Extracted page text data:
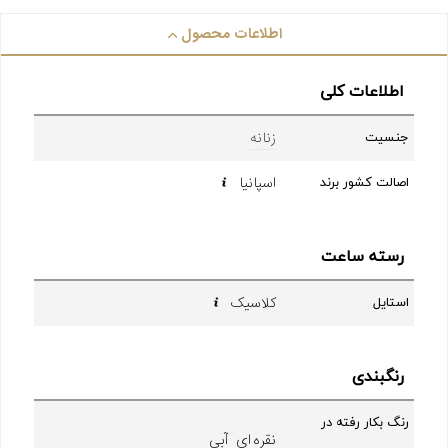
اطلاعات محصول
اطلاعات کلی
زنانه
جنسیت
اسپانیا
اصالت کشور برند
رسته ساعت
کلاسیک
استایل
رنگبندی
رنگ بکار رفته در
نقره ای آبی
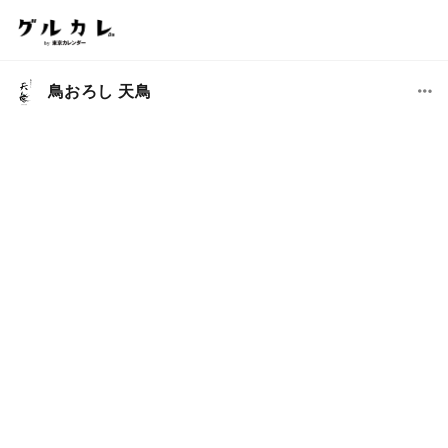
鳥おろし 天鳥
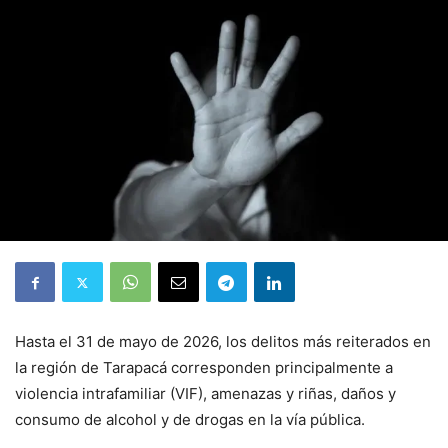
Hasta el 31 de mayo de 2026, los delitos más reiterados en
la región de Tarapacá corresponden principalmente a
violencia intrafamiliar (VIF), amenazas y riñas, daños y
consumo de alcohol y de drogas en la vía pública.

* * *

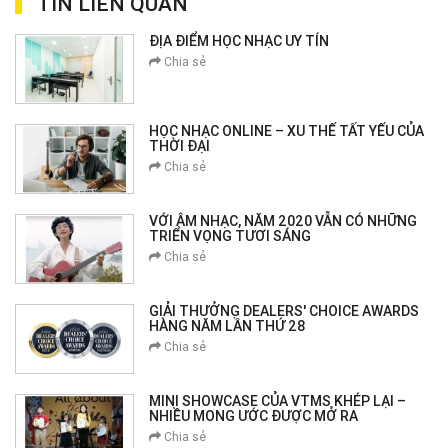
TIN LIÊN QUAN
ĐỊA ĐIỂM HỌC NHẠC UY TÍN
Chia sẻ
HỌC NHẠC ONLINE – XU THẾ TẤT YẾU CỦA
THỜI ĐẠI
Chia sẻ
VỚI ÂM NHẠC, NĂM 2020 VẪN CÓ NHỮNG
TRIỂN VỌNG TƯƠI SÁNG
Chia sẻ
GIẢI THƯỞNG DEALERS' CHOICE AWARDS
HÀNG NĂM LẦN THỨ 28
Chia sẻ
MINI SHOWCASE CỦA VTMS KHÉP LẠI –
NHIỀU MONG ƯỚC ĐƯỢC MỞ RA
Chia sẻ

==

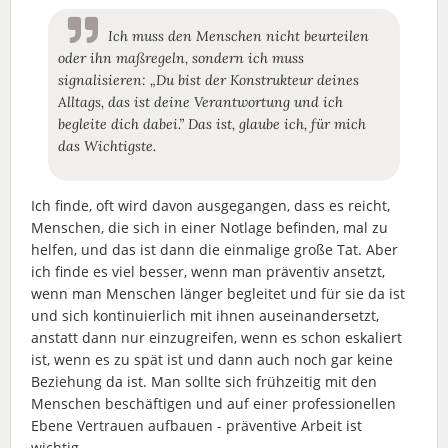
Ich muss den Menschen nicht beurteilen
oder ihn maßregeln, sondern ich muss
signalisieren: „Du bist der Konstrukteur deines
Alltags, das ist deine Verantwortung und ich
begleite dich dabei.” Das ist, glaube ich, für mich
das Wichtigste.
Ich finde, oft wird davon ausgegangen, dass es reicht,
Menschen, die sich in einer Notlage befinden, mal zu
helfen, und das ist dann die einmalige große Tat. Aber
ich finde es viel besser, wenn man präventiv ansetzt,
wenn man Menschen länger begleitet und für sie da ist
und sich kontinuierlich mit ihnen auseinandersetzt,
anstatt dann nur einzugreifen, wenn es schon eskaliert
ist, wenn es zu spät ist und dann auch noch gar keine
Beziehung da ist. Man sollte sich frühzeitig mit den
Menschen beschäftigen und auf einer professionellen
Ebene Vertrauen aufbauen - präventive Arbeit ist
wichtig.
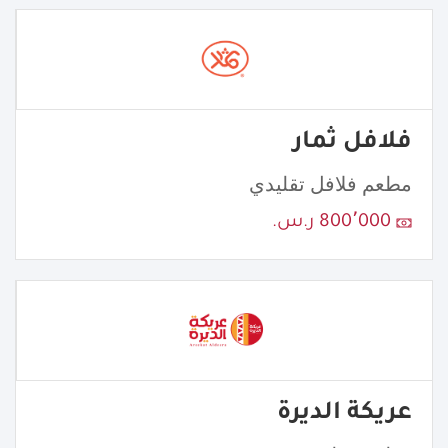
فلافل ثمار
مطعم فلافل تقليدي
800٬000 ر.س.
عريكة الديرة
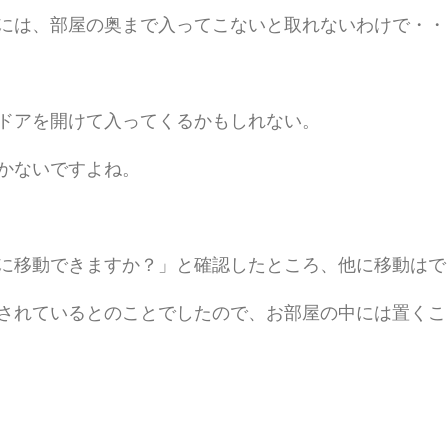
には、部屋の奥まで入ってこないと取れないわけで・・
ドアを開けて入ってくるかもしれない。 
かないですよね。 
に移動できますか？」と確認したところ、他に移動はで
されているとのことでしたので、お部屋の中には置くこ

- ASSIGNMENT: From the line that has "ドアを開けて入ってくるかもしれない。" through the line that has "されているとのことでしたので、お部屋の中には置くこ", copy every line exactly as it appears above, and leave out all others.

- REPLY:
ドアを開けて入ってくるかもしれない。 
かないですよね。 
に移動できますか？」と確認したところ、他に移動はで
されているとのことでしたので、お部屋の中には置くこ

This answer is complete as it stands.